EX-5.1 3 exhibit05x1.htm EXHIBIT 5.1  

 

Exhibit 5.1

 Opinion of Homburger AG

 

 

Logocolor

ABB Ltd

Affolternstrasse 44

CH-8050 Zurich

Switzerland

Homburger AG

Prime Tower

Hardstrasse 201

CH–8005 Zurich

 

T  +41 43 222 10 00

F  +41 43 222 15 00

lawyers@homburger.ch

 

March 23, 2020

11018296_5

ABB Ltd – Registration Statement on Form S-8

Ladies and Gentlemen:

We have acted as special Swiss counsel to ABB Ltd, a company limited by shares incorporated under the laws of Switzerland (the Company), in connection with the Registration Statement on Form S-8 (the Registration Statement) to be filed with the United States Securities and Exchange Commission (the SEC) on the date hereof under the Securities Act of 1933, as amended (the Act), with respect to the registration of up to 3,000,000 registered shares of CHF 0.12 par value each of the Company that may be delivered pursuant to the plans covered by the Registration Statement (the Plans). As such counsel, we have been requested to give our opinion as to certain legal matters under Swiss law.

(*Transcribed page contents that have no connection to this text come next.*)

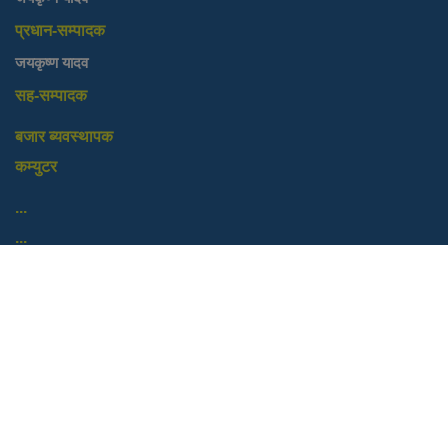
प्रधान-सम्पादक
जयकृष्ण यादव
सह-सम्पादक
बजार ब्यवस्थापक
कम्युटर
...
...
...
...
...
...
...
....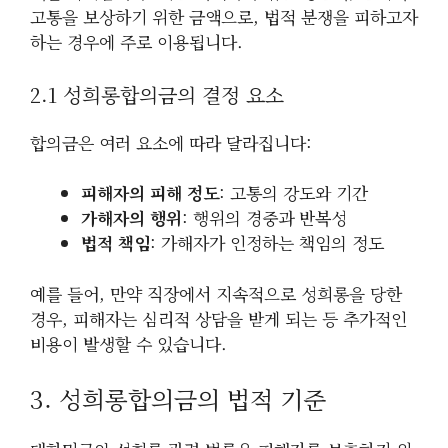
고통을 보상하기 위한 금액으로, 법적 분쟁을 피하고자
하는 경우에 주로 이용됩니다.
2.1 성희롱합의금의 결정 요소
합의금은 여러 요소에 따라 달라집니다:
피해자의 피해 정도
: 고통의 강도와 기간
가해자의 행위
: 행위의 경중과 반복성
법적 책임
: 가해자가 인정하는 책임의 정도
예를 들어, 만약 직장에서 지속적으로 성희롱을 당한
경우, 피해자는 심리적 상담을 받게 되는 등 추가적인
비용이 발생할 수 있습니다.
3. 성희롱합의금의 법적 기준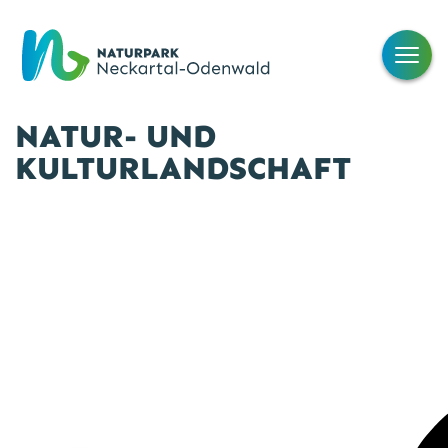
NATUR- UND
KULTURLANDSCHAFT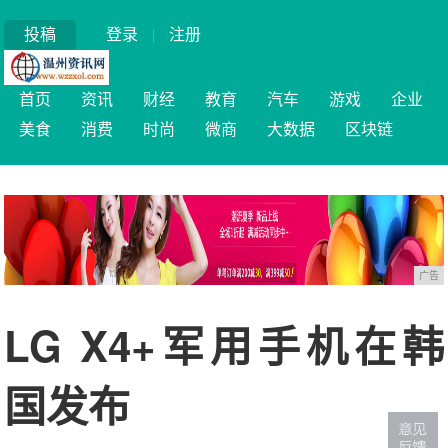
投稿
登录
|
注册
首页
资讯
财经
教育
汽车
游戏
企业
美食
消费
时尚
微商
大数据
区块链
广告
LG X4+军用手机在韩
国发布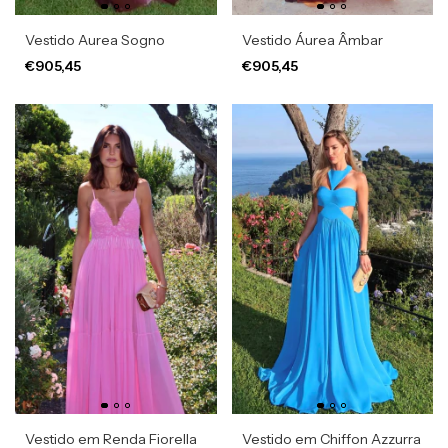
Vestido Aurea Sogno
Vestido Áurea Âmbar
€905,45
€905,45
Vestido em Renda Fiorella
Vestido em Chiffon Azzurra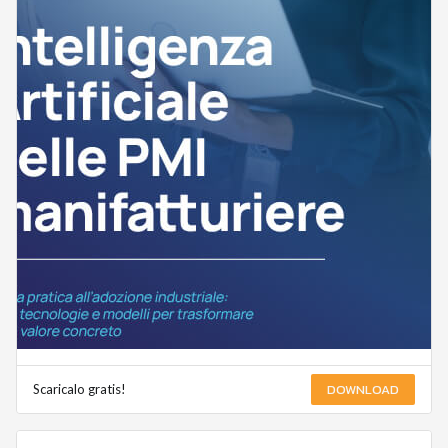
DOWNLOAD
Scaricalo gratis!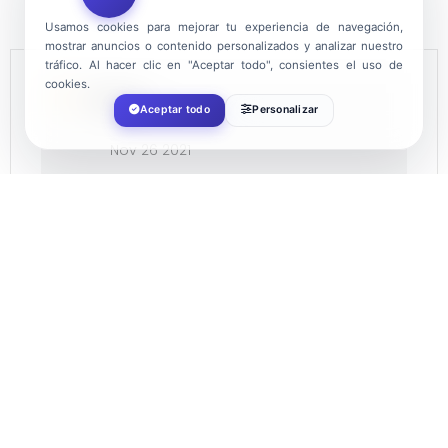
Usamos cookies para mejorar tu experiencia de navegación,
mostrar anuncios o contenido personalizados y analizar nuestro
tráfico. Al hacer clic en "Aceptar todo", consientes el uso de
cookies.
FECHA
Aceptar todo
Personalizar
Nov 26 2021
¡Caducado!
HORA
17:00
LOCALIZACIÓN
Plaza Mayor de El Ejido
04700 El Ejido, Almería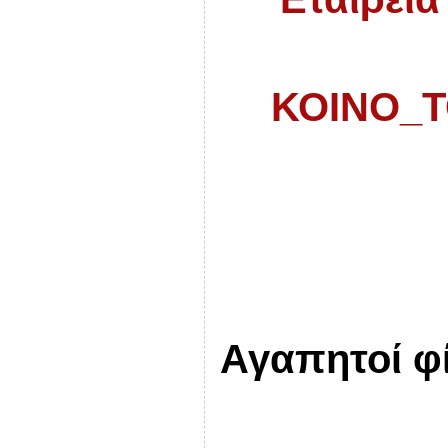
ΚΟΙΝΟ_Τ
Αγαπητοί φί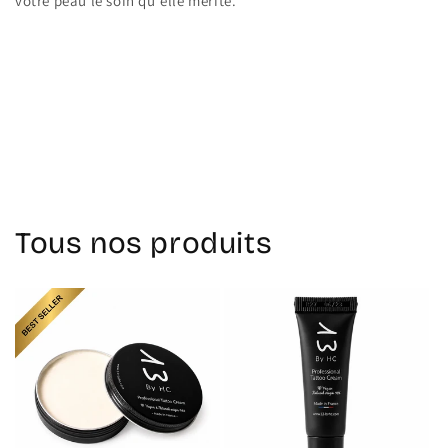
votre peau le soin qu'elle mérite.
Retour au blog
Tous nos produits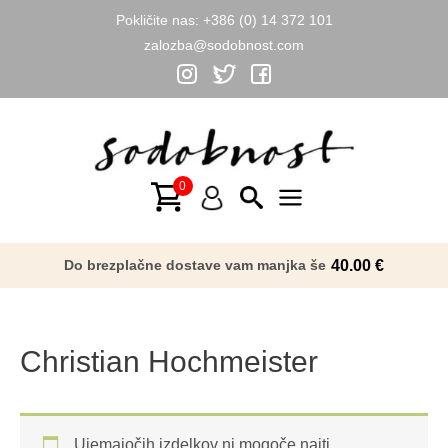
Pokličite nas:
+386 (0) 14 372 101
zalozba@sodobnost.com
Skip
to
content
Main
Menu
Do brezplačne dostave vam manjka še
40.00
€
Christian Hochmeister
Ujemajočih izdelkov ni mogoče najti.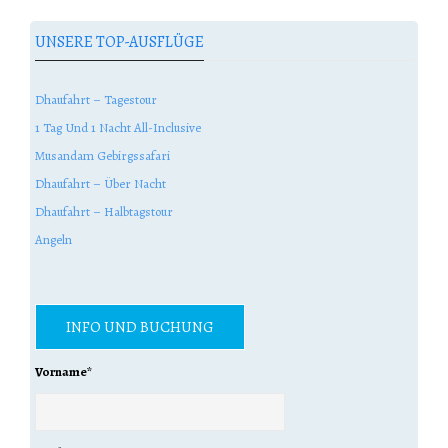
UNSERE TOP-AUSFLÜGE
Dhaufahrt – Tagestour
1 Tag Und 1 Nacht All-Inclusive
Musandam Gebirgssafari
Dhaufahrt – Über Nacht
Dhaufahrt – Halbtagstour
Angeln
INFO UND BUCHUNG
Vorname
*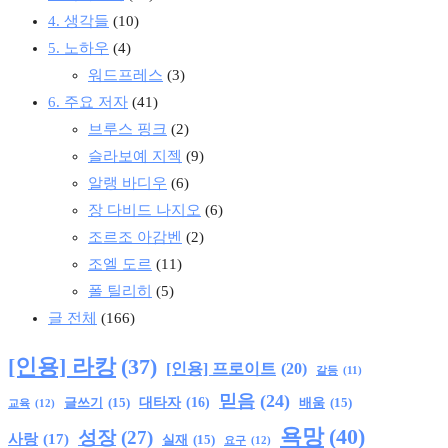
4. 생각들
(10)
5. 노하우
(4)
워드프레스
(3)
6. 주요 저자
(41)
브루스 핑크
(2)
슬라보예 지젝
(9)
알랭 바디우
(6)
장 다비드 나지오
(6)
조르조 아감벤
(2)
조엘 도르
(11)
폴 틸리히
(5)
글 전체
(166)
[인용] 라캉
(37)
[인용] 프로이트
(20)
갈등
(11)
믿음
(24)
글쓰기
(15)
대타자
(16)
배움
(15)
교육
(12)
욕망
(40)
성장
(27)
사랑
(17)
실재
(15)
요구
(12)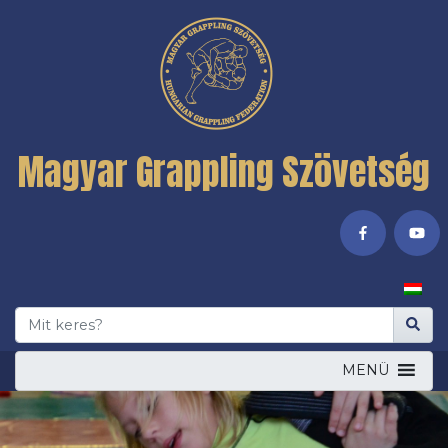
Magyar Grappling Szövetség
MENÜ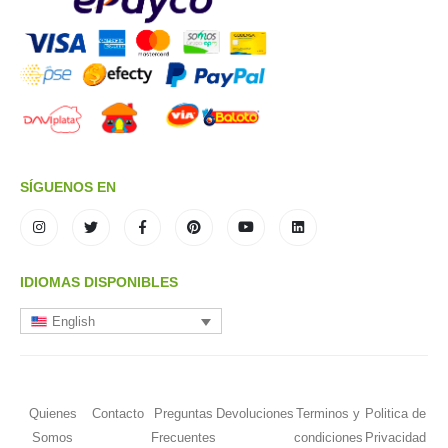
SÍGUENOS EN
IDIOMAS DISPONIBLES
English
Quienes
Contacto
Preguntas
Devoluciones
Terminos y
Politica de
Somos
Frecuentes
condiciones
Privacidad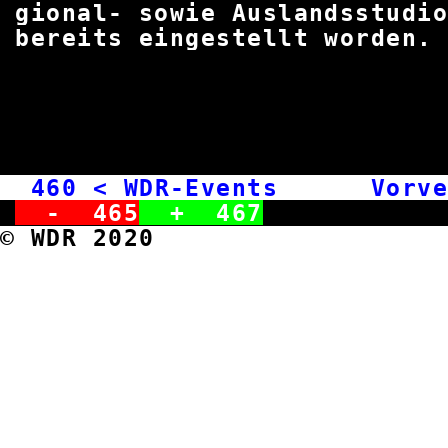
gional- sowie Auslandsst
bereits eingestellt
460
< WDR-Events Vorve
-
465
+
467
© WDR 2020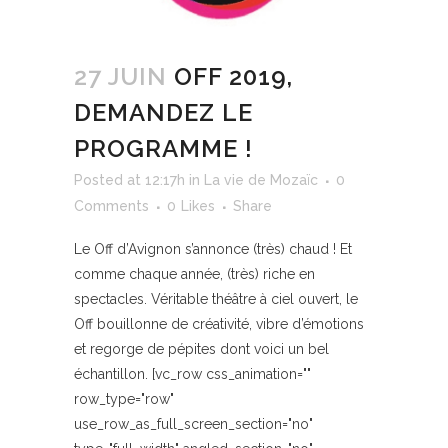
27 JUIN
OFF 2019,
DEMANDEZ LE
PROGRAMME !
Posted at 12:17h
in
La vie de Mozaïc
0
Comments
0
Likes
Share
Le Off d’Avignon s’annonce (très) chaud ! Et
comme chaque année, (très) riche en
spectacles. Véritable théâtre à ciel ouvert, le
Off bouillonne de créativité, vibre d’émotions
et regorge de pépites dont voici un bel
échantillon. [vc_row css_animation=""
row_type="row"
use_row_as_full_screen_section="no"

Capitalized terms used herein shall have the meaning attributed to them in the Documents unless otherwise defined herein.

I.             Basis of Opinion

This opinion is confined to and given on the basis of the laws of Switzerland in force at the date hereof as currently applied by the Swiss courts. In the absence of explicit statutory law, we base our opinion solely on our independent professional judgment. This opinion is also confined to the matters stated herein and is not to be read as extending, by implication or otherwise, to any document referred to in the Documents (other than listed below) or any other matter.

For purposes of this opinion, we have not conducted any due diligence or similar investigation as to factual circumstances, which are or may be referred to in the Documents, and we express no opinion as to the accuracy of representations and warranties of facts set out in the Documents or the factual background assumed therein.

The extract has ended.